Over the past winter, sustained lower-than-average temperatures drove high energy prices across New England. In Massachusetts, higher gas supply rates coincided with increased distribution rates, which were driven largely by investments in Mass Save and a state program to replace leaky gas pipes. 

Following public pressure for immediate rate relief, the Massachusetts Department of Public Utilities in late February ordered $500 million in cuts to the Mass Save budget. The utility-administered program is funded through charges on gas and electricity rates, and it offers rebates and incentives for building insulation, efficient appliances and heat pumps.  

While the 2025/27 budget — totaling $4.5 billion after the cut — still is higher than the $4 billion for 2022/24, the reduction drew some criticism from efficiency advocates, who argued it would reduce the long-term benefits of the investment. 

The Massachusetts Department of Energy Resources estimated the original $5 billion investment would return $13.6 billion in overall benefits, including $5.4 billion in direct energy savings. The 2025 ACEEE scorecard estimated that Mass Save investments have returned $3.50 for every dollar invested since 2013. 

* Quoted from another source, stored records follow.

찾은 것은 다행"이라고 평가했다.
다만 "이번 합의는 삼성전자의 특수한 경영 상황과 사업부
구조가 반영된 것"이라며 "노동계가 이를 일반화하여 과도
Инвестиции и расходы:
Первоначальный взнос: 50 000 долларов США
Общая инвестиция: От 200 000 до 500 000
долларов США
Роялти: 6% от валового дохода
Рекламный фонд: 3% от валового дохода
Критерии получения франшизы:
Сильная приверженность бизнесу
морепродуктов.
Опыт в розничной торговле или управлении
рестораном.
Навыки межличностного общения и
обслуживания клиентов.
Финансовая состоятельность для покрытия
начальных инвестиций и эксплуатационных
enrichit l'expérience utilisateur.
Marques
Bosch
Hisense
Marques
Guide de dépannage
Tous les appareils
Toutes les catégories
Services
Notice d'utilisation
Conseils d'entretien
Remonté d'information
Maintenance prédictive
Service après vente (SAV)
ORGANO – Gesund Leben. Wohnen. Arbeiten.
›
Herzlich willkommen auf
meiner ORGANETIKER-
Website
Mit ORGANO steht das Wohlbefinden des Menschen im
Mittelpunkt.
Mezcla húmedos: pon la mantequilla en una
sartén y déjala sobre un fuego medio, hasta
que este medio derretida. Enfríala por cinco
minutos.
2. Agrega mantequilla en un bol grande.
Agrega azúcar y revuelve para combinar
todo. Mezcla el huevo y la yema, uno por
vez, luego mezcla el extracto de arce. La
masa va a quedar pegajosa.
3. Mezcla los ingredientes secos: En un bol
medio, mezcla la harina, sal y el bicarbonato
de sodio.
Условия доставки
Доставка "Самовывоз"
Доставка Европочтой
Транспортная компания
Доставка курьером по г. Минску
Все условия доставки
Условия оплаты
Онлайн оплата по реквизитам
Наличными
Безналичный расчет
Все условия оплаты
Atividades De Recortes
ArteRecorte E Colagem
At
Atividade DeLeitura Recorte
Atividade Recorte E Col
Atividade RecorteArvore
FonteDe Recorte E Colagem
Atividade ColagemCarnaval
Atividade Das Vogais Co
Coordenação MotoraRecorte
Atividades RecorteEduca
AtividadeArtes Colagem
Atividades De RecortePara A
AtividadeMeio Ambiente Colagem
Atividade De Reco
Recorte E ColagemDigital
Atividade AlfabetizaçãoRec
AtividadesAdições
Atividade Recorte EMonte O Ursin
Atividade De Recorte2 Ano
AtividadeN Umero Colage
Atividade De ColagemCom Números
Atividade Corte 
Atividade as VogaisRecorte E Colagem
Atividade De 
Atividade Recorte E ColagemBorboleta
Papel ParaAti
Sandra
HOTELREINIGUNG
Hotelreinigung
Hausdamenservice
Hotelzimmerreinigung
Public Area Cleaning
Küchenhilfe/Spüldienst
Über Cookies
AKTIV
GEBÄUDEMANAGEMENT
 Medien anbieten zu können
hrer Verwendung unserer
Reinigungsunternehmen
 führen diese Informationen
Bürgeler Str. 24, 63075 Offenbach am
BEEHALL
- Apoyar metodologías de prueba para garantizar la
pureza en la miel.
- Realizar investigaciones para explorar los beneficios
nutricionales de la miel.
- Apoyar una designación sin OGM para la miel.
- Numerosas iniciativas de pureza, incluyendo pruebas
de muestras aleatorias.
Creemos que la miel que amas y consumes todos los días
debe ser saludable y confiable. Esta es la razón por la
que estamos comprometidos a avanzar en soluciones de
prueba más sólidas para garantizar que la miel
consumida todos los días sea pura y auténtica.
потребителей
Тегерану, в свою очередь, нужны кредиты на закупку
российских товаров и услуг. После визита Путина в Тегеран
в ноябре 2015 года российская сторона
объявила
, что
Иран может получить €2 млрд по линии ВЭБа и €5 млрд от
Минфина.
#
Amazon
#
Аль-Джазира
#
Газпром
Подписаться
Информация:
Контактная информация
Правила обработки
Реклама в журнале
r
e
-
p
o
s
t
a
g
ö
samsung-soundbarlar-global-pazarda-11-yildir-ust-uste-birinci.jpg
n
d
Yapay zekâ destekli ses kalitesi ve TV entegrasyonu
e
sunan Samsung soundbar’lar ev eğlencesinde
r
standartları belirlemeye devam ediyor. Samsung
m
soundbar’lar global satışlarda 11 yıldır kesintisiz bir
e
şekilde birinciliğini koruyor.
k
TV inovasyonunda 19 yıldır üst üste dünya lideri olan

Political battles over energy efficiency funding are not limited to Massachusetts; Rhode Island Energy has proposed to cut its program’s funding by 18% in 2026 compared to 2025 levels. 

Meanwhile, the federal One Big Beautiful Bill Act eliminates significant tax credits for HVAC equipment — including heat pumps, electrical upgrades and insulation — at the end of 2025. 

At the TUE Committee hearing Sept. 25, advocates argued that additional efficiency spending must not be put on the chopping block as lawmakers look for near-term rate savings. 

Amy Boyd Rabin, vice president of policy and regulatory affairs at the Environmental League of Massachusetts, advocated for legislation to “create a mechanism to fund energy efficiency and decarbonization efforts beyond our electric and gas bills, taking the burden of Mass Save off of ratepayers’ backs, without hurting the programs or the benefits they can deliver for consumers and the climate.” 

She estimated that Mass Save “has reduced Massachusetts’ energy use by 13.9 billion kWh annually, or 28% of current electricity sales. That’s equivalent to the annual production of all our renewables in ISO-NE each year.” 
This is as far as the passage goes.